Stored data entries:
────

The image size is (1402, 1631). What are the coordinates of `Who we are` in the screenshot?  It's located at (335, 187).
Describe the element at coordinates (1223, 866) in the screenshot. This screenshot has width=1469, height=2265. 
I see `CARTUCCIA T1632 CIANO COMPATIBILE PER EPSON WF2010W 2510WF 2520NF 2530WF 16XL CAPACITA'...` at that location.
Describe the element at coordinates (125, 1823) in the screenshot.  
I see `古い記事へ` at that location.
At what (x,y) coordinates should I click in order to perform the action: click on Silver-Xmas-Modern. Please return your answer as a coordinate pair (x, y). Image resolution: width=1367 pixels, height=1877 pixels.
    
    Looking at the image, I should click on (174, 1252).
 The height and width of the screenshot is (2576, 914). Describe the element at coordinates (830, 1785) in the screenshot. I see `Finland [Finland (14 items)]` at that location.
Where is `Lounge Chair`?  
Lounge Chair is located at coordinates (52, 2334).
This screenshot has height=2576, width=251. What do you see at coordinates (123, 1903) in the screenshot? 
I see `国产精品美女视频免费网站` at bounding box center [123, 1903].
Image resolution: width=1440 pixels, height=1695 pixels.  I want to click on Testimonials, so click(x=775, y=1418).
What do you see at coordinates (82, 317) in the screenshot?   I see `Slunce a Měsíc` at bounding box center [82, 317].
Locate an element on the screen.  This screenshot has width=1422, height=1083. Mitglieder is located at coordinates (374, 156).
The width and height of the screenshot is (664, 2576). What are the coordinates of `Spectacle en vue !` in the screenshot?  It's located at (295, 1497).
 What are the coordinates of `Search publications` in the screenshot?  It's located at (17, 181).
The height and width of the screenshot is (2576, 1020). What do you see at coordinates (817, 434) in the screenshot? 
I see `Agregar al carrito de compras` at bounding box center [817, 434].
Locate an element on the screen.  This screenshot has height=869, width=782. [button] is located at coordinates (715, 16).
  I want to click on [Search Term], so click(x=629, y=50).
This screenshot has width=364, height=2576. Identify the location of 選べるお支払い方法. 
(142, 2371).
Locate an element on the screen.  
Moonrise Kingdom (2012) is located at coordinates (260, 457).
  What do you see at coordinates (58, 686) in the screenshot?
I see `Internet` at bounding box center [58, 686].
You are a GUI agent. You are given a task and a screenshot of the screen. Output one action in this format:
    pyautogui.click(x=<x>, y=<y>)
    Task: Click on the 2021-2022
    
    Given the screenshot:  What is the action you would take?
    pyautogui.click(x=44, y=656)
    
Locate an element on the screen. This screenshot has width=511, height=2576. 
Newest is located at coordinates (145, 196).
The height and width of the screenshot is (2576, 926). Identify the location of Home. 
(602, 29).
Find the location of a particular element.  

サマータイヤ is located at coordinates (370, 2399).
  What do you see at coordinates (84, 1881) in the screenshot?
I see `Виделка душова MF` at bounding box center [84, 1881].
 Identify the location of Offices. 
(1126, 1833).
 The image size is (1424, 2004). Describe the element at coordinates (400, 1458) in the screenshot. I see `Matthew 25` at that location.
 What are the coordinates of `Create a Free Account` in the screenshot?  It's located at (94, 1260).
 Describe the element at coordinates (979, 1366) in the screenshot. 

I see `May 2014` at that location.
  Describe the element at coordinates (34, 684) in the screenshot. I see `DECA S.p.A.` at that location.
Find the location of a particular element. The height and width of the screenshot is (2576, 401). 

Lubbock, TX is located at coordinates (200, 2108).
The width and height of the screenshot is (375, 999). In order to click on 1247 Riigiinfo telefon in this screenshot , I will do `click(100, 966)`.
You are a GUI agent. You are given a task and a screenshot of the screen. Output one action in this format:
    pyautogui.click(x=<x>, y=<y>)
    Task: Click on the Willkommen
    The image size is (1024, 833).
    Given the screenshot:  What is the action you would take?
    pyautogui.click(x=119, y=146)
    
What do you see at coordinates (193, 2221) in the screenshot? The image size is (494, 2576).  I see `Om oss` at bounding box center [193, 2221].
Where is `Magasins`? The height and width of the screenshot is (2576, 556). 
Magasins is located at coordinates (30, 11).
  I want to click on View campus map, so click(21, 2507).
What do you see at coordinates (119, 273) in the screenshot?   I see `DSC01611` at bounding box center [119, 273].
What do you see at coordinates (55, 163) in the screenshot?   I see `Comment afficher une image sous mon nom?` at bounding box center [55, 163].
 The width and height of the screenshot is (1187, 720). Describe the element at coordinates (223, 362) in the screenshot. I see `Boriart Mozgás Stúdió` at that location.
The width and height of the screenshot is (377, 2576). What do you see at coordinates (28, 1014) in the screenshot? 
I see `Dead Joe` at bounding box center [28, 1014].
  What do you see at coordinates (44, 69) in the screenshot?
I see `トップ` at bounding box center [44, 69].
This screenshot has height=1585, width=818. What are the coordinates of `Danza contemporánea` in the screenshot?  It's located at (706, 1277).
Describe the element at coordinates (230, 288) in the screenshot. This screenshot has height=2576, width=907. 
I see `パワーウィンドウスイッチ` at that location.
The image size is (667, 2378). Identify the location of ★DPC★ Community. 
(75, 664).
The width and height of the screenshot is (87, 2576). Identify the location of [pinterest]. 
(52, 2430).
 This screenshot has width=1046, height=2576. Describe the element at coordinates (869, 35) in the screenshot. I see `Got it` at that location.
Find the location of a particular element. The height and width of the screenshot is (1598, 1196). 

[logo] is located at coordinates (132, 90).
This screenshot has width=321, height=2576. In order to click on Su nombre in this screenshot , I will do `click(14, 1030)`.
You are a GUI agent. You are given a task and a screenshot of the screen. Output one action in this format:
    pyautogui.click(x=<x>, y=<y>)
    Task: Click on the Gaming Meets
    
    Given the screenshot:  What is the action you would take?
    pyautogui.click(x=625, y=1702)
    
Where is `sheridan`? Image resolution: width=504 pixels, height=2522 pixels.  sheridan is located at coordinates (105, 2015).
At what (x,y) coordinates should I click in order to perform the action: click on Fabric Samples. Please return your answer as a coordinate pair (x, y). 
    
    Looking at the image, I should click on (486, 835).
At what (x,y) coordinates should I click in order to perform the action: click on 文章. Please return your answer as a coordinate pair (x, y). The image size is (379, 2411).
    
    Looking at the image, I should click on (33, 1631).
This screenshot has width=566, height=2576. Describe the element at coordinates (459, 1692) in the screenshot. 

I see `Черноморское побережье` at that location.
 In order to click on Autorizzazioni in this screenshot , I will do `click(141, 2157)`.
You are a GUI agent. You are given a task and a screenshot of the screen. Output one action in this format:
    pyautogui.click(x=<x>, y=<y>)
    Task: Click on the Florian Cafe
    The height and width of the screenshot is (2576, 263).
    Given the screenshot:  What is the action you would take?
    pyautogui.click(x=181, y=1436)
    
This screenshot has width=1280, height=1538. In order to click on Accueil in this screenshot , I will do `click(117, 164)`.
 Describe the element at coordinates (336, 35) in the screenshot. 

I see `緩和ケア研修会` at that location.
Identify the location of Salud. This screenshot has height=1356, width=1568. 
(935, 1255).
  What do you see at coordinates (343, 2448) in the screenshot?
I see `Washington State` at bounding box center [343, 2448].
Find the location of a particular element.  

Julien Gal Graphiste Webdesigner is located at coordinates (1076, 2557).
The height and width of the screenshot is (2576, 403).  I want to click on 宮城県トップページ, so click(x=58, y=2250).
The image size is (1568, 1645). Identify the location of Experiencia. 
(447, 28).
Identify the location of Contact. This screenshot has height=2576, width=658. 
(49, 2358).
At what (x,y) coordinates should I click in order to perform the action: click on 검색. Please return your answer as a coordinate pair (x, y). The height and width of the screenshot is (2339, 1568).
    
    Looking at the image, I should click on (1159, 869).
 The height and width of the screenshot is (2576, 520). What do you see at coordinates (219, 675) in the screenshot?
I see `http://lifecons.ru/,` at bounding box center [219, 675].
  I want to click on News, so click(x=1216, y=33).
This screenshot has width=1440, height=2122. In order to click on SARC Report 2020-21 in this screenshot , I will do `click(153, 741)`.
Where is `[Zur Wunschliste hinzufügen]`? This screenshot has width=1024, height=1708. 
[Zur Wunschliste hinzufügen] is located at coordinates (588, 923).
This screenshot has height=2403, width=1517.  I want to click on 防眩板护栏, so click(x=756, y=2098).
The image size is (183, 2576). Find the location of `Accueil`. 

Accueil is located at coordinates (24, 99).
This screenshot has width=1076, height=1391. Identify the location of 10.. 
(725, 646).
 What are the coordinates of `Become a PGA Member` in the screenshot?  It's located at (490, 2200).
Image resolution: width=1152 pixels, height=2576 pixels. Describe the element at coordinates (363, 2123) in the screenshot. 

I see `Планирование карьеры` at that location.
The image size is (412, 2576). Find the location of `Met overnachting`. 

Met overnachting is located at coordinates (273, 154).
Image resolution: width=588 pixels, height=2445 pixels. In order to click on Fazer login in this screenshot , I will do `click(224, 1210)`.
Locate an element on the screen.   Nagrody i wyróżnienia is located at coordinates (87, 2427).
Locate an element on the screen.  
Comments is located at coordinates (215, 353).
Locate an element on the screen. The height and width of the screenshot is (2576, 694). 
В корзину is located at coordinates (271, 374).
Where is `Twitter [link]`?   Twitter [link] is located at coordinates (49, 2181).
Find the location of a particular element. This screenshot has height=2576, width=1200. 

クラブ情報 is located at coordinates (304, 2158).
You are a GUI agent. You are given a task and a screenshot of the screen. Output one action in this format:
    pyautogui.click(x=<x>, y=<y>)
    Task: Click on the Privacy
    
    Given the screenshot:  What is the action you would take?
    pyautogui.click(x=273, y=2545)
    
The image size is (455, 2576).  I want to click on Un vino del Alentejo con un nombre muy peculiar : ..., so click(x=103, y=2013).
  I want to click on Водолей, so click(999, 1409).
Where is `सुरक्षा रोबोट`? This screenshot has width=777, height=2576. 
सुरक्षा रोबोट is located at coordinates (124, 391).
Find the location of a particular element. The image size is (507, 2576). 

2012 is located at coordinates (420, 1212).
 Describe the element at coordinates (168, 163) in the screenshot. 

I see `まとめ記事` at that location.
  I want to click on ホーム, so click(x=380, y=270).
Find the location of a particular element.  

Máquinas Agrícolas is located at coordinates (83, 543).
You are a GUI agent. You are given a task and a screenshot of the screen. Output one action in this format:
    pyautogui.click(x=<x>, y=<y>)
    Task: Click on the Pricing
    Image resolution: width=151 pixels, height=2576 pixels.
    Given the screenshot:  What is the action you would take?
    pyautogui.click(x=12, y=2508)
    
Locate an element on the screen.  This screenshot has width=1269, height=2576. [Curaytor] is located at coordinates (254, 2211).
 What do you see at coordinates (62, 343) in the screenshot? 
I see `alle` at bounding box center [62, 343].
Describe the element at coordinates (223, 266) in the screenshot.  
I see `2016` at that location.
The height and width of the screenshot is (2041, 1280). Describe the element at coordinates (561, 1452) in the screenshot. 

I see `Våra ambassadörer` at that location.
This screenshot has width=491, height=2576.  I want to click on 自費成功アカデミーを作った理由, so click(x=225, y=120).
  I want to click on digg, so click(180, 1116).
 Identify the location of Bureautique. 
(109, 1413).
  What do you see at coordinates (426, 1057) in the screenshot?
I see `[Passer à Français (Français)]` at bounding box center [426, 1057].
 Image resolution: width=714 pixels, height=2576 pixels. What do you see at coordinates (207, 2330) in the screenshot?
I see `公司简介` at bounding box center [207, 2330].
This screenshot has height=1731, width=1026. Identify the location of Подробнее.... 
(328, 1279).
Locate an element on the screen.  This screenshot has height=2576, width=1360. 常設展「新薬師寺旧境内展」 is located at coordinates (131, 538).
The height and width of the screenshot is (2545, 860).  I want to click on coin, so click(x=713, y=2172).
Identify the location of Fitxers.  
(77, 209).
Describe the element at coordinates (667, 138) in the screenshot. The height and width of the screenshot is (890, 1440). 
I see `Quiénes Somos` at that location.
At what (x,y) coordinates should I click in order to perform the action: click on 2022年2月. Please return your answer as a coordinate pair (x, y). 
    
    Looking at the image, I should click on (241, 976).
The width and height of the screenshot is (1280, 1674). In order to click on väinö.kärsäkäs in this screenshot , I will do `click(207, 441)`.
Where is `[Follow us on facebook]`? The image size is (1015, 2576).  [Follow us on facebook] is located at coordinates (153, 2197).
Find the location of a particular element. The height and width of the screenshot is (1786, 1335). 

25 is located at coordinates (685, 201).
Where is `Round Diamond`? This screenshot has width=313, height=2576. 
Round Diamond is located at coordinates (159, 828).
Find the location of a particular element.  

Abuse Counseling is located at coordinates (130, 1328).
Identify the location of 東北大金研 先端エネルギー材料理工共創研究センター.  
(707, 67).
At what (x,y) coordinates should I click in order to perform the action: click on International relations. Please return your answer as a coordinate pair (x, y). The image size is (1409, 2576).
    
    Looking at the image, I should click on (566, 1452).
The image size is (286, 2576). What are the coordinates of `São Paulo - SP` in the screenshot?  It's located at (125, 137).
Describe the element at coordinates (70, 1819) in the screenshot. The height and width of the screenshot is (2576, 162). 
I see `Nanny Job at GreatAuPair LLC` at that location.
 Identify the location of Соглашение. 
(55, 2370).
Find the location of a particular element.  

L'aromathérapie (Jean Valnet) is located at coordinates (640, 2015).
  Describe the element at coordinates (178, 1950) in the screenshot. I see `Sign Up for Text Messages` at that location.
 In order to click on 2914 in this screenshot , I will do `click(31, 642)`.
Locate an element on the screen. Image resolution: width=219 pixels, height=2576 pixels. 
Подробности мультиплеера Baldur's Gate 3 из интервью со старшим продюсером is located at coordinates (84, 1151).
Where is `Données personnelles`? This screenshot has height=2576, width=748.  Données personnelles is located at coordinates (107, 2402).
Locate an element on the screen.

────

→ **What you will do**:
What you give back should be exactly the lines of the data above from the line with "This screenshot has height=1585, width=818." through the line with "This screenshot has width=321, height=2576.", both of those included, and nothing more.

→ **Your solution**:
This screenshot has height=1585, width=818. What are the coordinates of `Danza contemporánea` in the screenshot?  It's located at (706, 1277).
Describe the element at coordinates (230, 288) in the screenshot. This screenshot has height=2576, width=907. 
I see `パワーウィンドウスイッチ` at that location.
The image size is (667, 2378). Identify the location of ★DPC★ Community. 
(75, 664).
The width and height of the screenshot is (87, 2576). Identify the location of [pinterest]. 
(52, 2430).
 This screenshot has width=1046, height=2576. Describe the element at coordinates (869, 35) in the screenshot. I see `Got it` at that location.
Find the location of a particular element. The height and width of the screenshot is (1598, 1196). 

[logo] is located at coordinates (132, 90).
This screenshot has width=321, height=2576. In order to click on Su nombre in this screenshot , I will do `click(14, 1030)`.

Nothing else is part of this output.